> Exercise prompt
A line below contains "for enjoyment, inspiration, planning, or", and a later one contains "pictures, all categorized". Repeat both, with every line between them, exactly.

> Stored data
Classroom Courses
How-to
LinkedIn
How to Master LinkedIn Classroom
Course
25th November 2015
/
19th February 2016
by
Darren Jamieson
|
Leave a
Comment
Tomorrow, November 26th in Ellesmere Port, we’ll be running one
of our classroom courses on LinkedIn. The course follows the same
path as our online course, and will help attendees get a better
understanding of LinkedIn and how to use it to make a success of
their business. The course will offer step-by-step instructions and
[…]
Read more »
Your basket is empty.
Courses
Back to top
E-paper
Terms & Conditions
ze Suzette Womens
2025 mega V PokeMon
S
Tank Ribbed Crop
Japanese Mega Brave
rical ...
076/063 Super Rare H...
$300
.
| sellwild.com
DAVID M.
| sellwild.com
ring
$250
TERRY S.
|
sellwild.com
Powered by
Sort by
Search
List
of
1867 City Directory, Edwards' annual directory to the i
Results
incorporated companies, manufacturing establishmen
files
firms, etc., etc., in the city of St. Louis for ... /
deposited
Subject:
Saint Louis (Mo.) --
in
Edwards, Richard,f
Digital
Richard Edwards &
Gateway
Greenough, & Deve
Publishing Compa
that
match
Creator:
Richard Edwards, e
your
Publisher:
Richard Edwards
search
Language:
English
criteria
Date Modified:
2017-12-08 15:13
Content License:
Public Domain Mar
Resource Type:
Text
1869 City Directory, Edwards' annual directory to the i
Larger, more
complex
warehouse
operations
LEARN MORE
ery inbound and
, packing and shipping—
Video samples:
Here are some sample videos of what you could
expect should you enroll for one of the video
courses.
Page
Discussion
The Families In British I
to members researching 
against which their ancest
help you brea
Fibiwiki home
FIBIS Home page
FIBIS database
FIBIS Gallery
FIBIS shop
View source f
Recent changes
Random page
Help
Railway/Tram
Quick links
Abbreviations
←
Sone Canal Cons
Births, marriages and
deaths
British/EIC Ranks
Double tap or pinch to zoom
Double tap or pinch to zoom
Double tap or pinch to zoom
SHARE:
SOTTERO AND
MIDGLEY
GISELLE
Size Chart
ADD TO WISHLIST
...
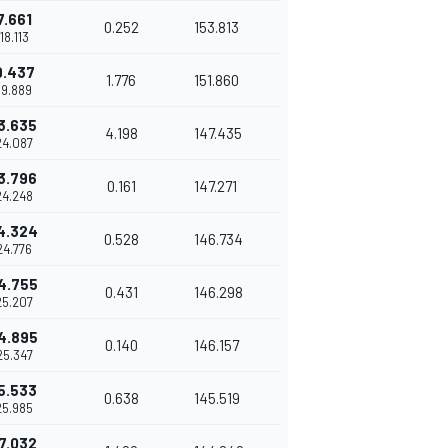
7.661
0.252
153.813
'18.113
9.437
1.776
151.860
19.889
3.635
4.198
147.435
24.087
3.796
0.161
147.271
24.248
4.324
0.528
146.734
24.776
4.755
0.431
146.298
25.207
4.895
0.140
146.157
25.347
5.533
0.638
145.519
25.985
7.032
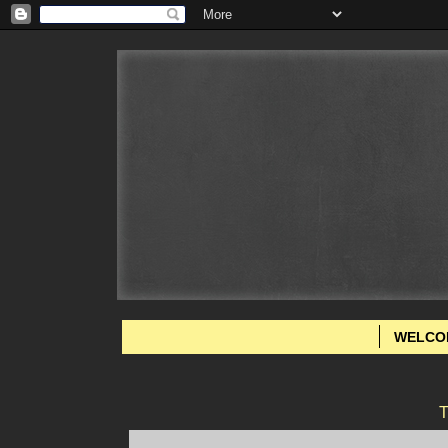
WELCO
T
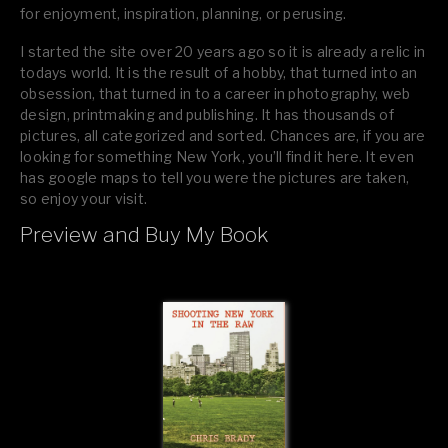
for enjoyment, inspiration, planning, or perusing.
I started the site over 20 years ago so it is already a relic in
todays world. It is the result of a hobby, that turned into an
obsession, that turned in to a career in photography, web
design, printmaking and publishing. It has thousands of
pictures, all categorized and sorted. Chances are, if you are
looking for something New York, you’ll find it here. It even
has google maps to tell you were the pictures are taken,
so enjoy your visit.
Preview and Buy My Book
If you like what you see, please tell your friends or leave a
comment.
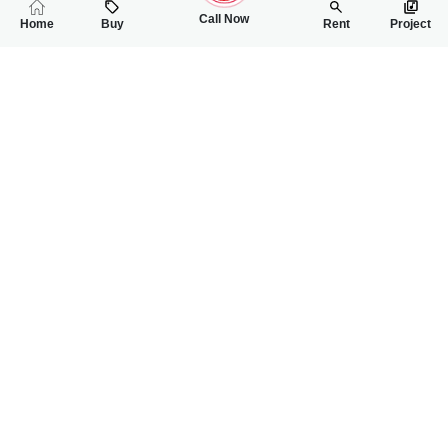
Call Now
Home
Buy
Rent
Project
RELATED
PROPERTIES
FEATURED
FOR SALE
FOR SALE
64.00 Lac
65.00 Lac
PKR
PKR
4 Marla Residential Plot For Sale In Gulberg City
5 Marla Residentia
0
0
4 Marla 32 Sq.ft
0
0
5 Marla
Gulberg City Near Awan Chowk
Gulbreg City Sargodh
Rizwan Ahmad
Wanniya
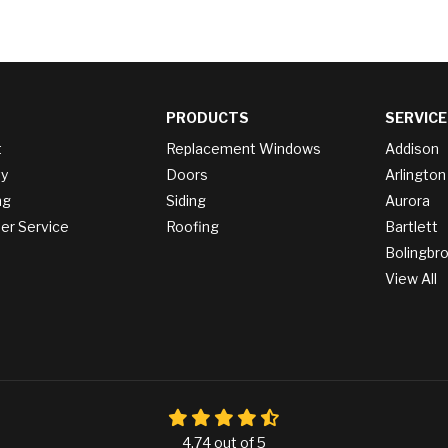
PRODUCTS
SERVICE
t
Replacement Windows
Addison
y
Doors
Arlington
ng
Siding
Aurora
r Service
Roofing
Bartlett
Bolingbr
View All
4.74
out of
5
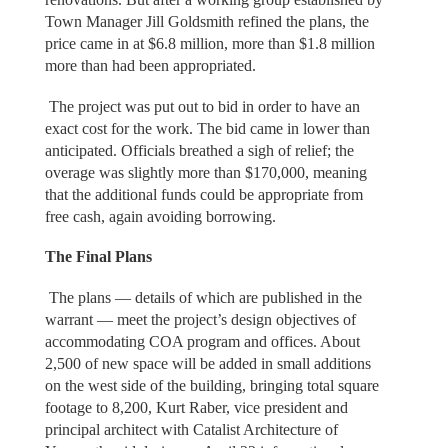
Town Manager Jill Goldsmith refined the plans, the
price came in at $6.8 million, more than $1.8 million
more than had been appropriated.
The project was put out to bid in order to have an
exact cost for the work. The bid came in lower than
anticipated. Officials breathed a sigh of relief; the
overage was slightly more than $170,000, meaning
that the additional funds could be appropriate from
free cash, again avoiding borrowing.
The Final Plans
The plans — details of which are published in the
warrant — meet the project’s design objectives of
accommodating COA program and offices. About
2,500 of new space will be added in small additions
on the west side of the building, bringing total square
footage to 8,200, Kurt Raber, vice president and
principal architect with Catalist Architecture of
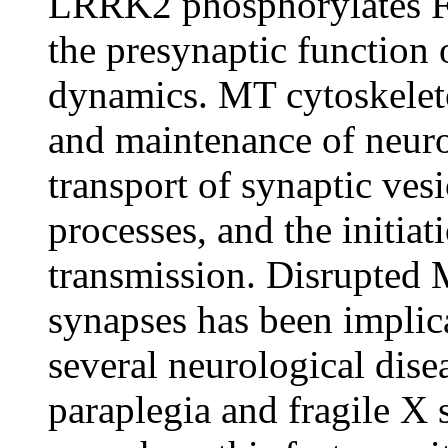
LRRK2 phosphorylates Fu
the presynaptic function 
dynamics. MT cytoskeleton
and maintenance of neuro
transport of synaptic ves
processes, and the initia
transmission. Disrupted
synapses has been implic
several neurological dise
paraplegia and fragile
--
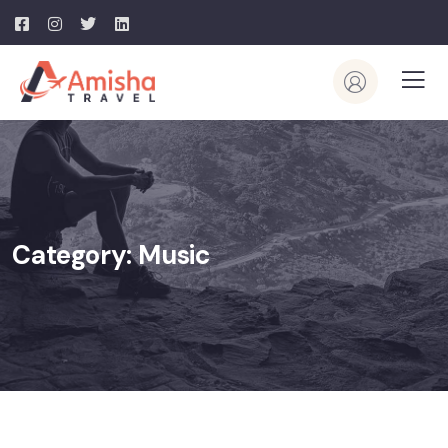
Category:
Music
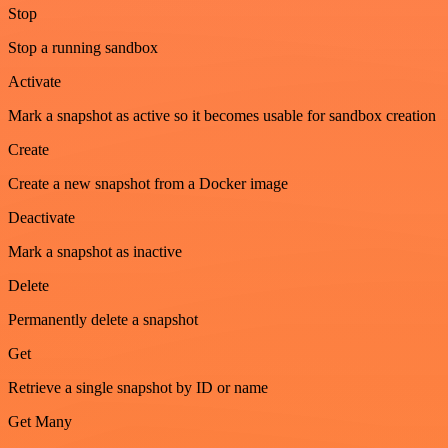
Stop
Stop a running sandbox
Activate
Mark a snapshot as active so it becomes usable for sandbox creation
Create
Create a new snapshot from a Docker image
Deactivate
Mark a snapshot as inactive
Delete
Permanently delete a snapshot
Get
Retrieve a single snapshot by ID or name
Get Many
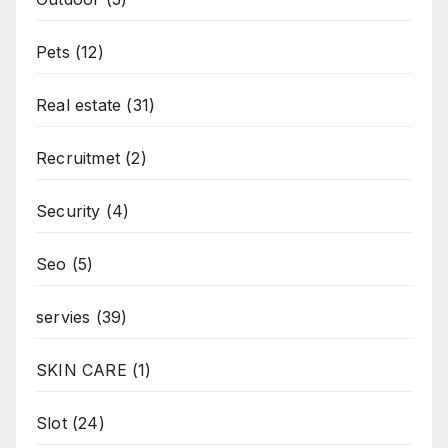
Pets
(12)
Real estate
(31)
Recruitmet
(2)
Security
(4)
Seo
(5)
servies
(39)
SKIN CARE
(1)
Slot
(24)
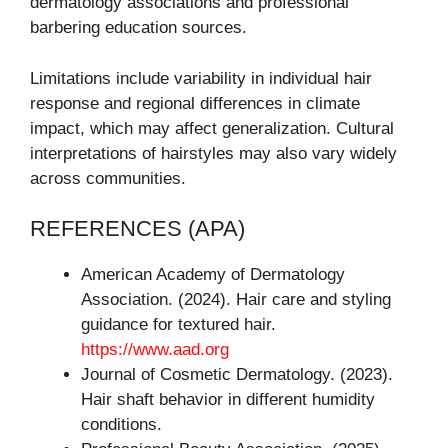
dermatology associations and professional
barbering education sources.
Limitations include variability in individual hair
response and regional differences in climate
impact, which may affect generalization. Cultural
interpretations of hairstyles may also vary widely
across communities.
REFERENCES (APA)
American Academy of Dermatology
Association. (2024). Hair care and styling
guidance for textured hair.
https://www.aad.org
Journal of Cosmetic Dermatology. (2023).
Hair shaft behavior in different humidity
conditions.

> Result of this exercise
for enjoyment, inspiration, planning, or perusing.
I started the site over 20 years ago so it is already a relic in
todays world. It is the result of a hobby, that turned into an
obsession, that turned in to a career in photography, web
design, printmaking and publishing. It has thousands of
pictures, all categorized and sorted. Chances are, if you are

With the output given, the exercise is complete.